No fim de semana, o ministro Yanis Varoufakis apresentou alguns números. Taxa de desemprego de 27%. Um em cada dois jovens está desempregado, e a juventude está deixando o país. Uma em cada três mulheres não encontra trabalho. A dívida bruta subiu 20 pontos entre 2012 e 2014 e chegou a 177% do PIB.
Segundo Varoufakis, os salários caíram 37% nos últimos anos, os gastos com pensões e aposentadorias foram reduzidos em 48%, o emprego público diminuiu 31%. A retração do consumo foi de 33%. O ajuste fiscal, segundo ele, foi inédito na história de qualquer país: 20 pontos do PIB. Saiu de um enorme déficit e chegou ao superávit primário.

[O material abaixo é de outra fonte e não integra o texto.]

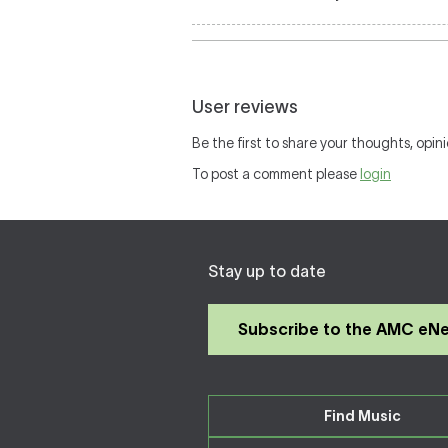
User reviews
Be the first to share your thoughts, opini
To post a comment please
login
Stay up to date
Subscribe to the AMC eN
Find Music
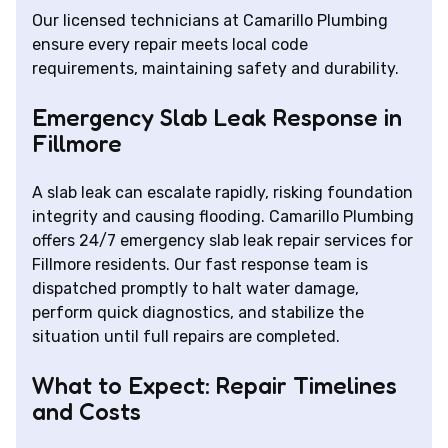
Our licensed technicians at Camarillo Plumbing
ensure every repair meets local code
requirements, maintaining safety and durability.
Emergency Slab Leak Response in
Fillmore
A slab leak can escalate rapidly, risking foundation
integrity and causing flooding. Camarillo Plumbing
offers 24/7 emergency slab leak repair services for
Fillmore residents. Our fast response team is
dispatched promptly to halt water damage,
perform quick diagnostics, and stabilize the
situation until full repairs are completed.
What to Expect: Repair Timelines
and Costs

O sistema financeiro, na semana passada, parecia à beira do colapso, com a intensificação da corrida bancária. Mais de € 4 bilhões foram sacados dos bancos, porque os gregos sabem que a recriação do dracma, em caso de saída do país da zona do euro, acontecerá com uma forte desvalorização da moeda. Segundo a economista Monica de Bolle, que trabalhou no FMI e hoje é pesquisadora no Peterson Institute for International Economic, sem as linhas de financiamento do Banco Central Europeu, os gregos fatalmente teriam que deixar o bloco:
— Ao contrário do que aconteceu com Espanha, Irlanda e Portugal, as medidas de austeridade na Grécia não foram reformas que aumentaram a produtividade. Ela caiu. O problema é que isso não vai ser revertido agora, na situação dramática em que a Grécia está.

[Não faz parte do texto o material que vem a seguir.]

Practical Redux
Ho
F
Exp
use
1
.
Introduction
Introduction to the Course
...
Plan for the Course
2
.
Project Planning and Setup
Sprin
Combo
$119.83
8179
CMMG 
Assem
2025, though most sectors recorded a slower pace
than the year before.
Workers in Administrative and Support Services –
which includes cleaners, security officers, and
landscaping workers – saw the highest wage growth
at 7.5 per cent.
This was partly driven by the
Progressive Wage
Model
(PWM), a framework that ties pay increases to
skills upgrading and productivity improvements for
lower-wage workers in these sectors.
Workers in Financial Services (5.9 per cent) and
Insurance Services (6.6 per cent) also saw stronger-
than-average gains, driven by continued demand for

Nicola Tingas, economista-chefe da Acrefi, e que tem parentes na Grécia, explica que um em cada quatro trabalhadores gregos ainda está no serviço público, apesar do enxugamento da máquina. A evasão fiscal é alta, e ele lembra que houve maquiagem nas contas do governo, para entrar na zona do euro. Apesar de todo o drama grego, os europeus ainda acham que o governo precisa fazer mais.
— Os gregos não aproveitaram o período de bonança para se modernizar e hoje não têm o que oferecer ao mundo para voltar a crescer. Também existe um impasse político. Se a Europa perdoar a dívida, outros países vão querer também, como Espanha, Portugal e Irlanda. Partidos que pregam o fim da austeridade se fortaleceriam — disse Tingas.

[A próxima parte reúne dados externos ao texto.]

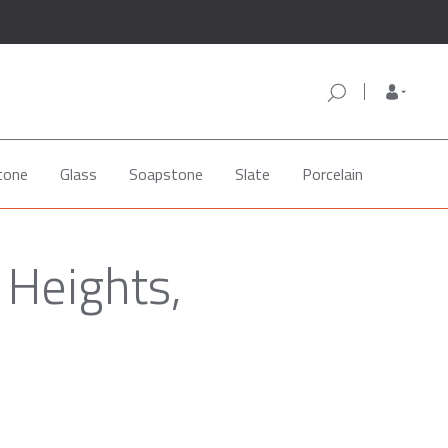
tone
Glass
Soapstone
Slate
Porcelain
 Heights,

Como a crise tem sido longa, os bancos privados se livraram de grande parte dos títulos gregos. Cerca de 80% da dívida está com órgãos institucionais, como FMI e BCE. Por isso, o contágio nos mercados tem sido pequeno. Mesmo assim, é difícil prever os efeitos de uma saída do país do euro. Segundo a consultoria inglesa Capital Economics, países emergentes, como o Brasil, sofreriam impacto.
“As moedas desses países emergentes — como Brasil, Indonésia, África do Sul e Turquia — que dependem de fluxo de capitais de curto prazo são as mais vulneráveis”, disse em relatório.
Felizmente, o cenário mais provável, agora, é de um acordo, com a dívida sendo rolada, e os gregos recebendo mais uma parcela do empréstimo para estimular a economia. Em contrapartida, terão que subir o imposto sobre consumo e fechar brechas na legislação que elevou a idade de aposentadoria.
Toda tragédia grega deixa uma lição. A da Grécia dos tempos atuais é a de que o gasto descontrolado cobra uma conta pesada. Até o governo que foi eleito se opondo ao ajuste está tendo que rever a posição.